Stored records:
[Start of Attachment]

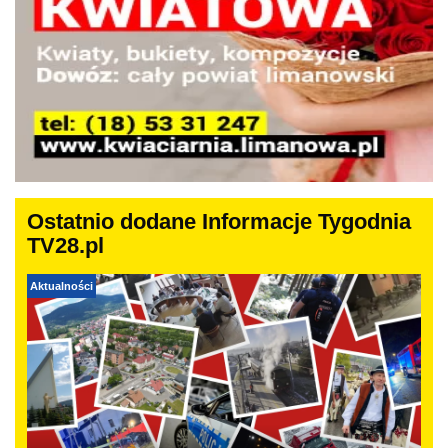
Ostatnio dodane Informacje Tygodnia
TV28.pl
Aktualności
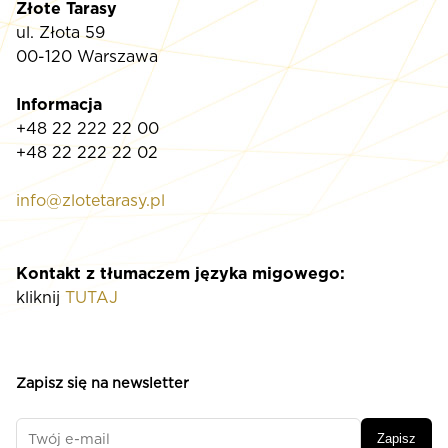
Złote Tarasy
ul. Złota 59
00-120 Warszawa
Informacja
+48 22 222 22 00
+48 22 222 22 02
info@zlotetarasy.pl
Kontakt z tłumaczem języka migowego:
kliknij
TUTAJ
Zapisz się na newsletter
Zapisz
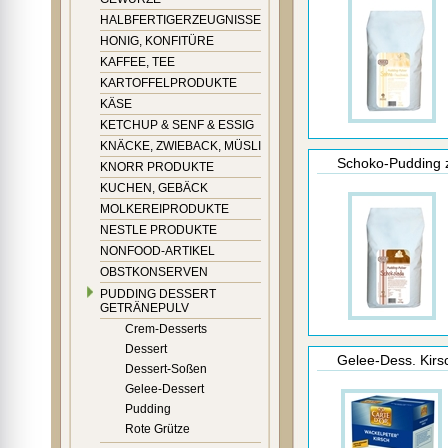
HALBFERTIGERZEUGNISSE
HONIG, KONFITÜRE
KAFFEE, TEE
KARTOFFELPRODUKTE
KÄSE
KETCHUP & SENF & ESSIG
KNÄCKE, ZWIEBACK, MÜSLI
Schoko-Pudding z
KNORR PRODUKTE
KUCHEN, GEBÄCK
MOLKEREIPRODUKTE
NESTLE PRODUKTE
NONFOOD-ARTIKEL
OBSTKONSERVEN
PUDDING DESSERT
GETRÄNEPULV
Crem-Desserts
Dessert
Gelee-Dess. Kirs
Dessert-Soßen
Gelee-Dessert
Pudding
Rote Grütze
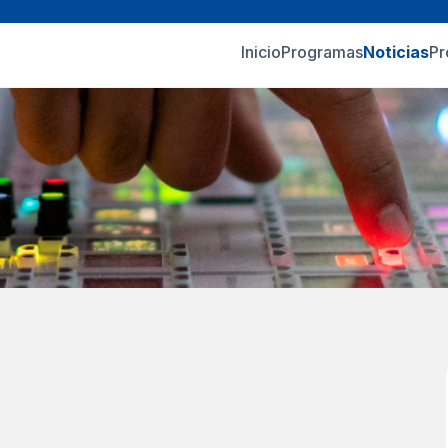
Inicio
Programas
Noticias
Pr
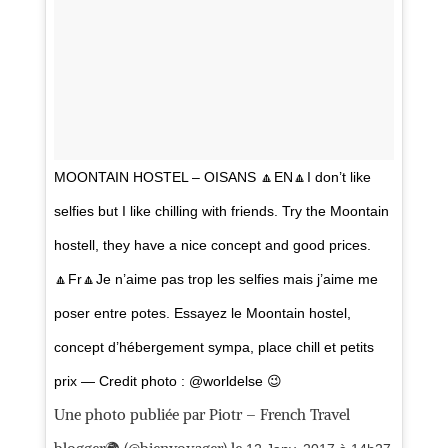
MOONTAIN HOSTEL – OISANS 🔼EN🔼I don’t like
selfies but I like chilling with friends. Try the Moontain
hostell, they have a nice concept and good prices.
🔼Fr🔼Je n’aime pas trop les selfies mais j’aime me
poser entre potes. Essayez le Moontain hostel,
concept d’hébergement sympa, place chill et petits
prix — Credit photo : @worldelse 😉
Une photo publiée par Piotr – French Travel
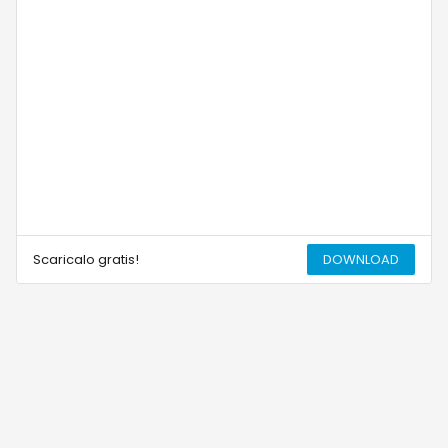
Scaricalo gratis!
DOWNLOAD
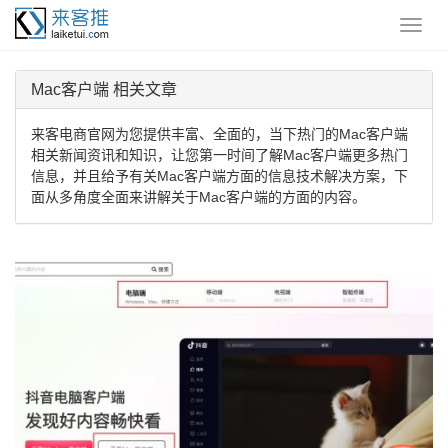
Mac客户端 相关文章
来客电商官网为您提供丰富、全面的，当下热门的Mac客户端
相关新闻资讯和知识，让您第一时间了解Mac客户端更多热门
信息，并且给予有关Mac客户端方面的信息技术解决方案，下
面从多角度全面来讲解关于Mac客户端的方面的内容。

[End of Attachment]
[Start of Attachment]

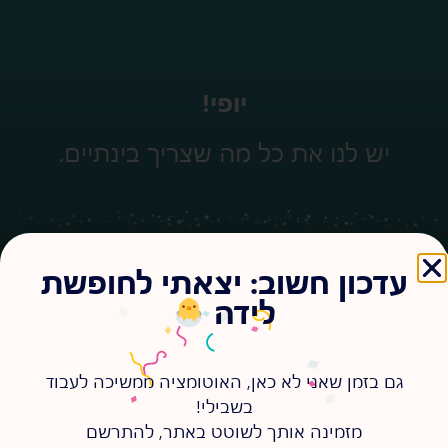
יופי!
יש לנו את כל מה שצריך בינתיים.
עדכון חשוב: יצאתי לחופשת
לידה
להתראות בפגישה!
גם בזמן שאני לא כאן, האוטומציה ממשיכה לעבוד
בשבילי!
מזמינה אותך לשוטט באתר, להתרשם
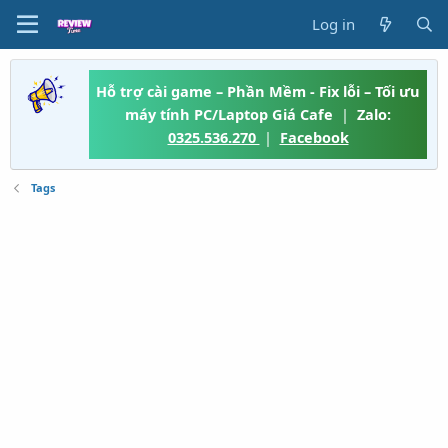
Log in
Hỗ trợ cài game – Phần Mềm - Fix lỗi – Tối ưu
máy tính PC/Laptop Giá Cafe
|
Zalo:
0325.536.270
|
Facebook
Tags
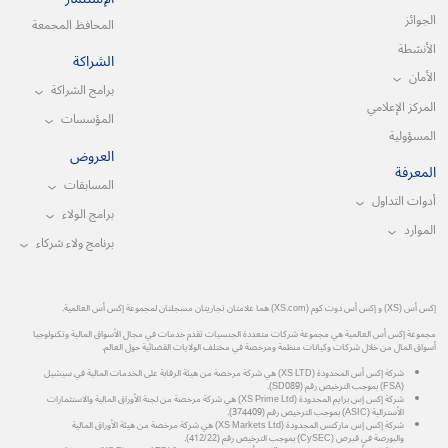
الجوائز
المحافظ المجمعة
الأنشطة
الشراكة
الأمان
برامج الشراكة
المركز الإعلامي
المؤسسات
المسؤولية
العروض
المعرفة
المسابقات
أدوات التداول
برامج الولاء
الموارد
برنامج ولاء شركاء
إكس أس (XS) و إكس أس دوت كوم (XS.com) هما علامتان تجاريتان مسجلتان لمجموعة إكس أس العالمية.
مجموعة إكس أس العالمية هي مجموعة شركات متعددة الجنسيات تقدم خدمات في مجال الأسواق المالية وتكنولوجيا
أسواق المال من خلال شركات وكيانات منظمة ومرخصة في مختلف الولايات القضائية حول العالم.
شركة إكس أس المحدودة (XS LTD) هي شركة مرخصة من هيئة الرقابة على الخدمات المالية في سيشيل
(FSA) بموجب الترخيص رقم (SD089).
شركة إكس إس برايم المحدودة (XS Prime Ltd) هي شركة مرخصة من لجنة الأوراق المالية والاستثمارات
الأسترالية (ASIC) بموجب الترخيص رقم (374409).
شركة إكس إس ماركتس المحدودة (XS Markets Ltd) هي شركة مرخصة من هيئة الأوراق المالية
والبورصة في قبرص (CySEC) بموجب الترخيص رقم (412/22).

[End of Attachment]
[Start of Attachment]

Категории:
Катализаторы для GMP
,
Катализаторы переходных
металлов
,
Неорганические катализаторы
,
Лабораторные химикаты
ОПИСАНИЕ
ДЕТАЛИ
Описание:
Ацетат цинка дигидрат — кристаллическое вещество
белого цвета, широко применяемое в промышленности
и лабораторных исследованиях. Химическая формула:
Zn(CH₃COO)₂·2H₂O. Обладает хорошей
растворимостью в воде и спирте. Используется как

[End of Attachment]

▶ **Task instructions**
For this exercise, output exactly the lines above from the line with "Катализаторы переходных" to the line with "растворимостью в воде", counting both, and leave out the rest.

▶ **Reply**
Катализаторы переходных
металлов
,
Неорганические катализаторы
,
Лабораторные химикаты
ОПИСАНИЕ
ДЕТАЛИ
Описание:
Ацетат цинка дигидрат — кристаллическое вещество
белого цвета, широко применяемое в промышленности
и лабораторных исследованиях. Химическая формула:
Zn(CH₃COO)₂·2H₂O. Обладает хорошей
растворимостью в воде и спирте. Используется как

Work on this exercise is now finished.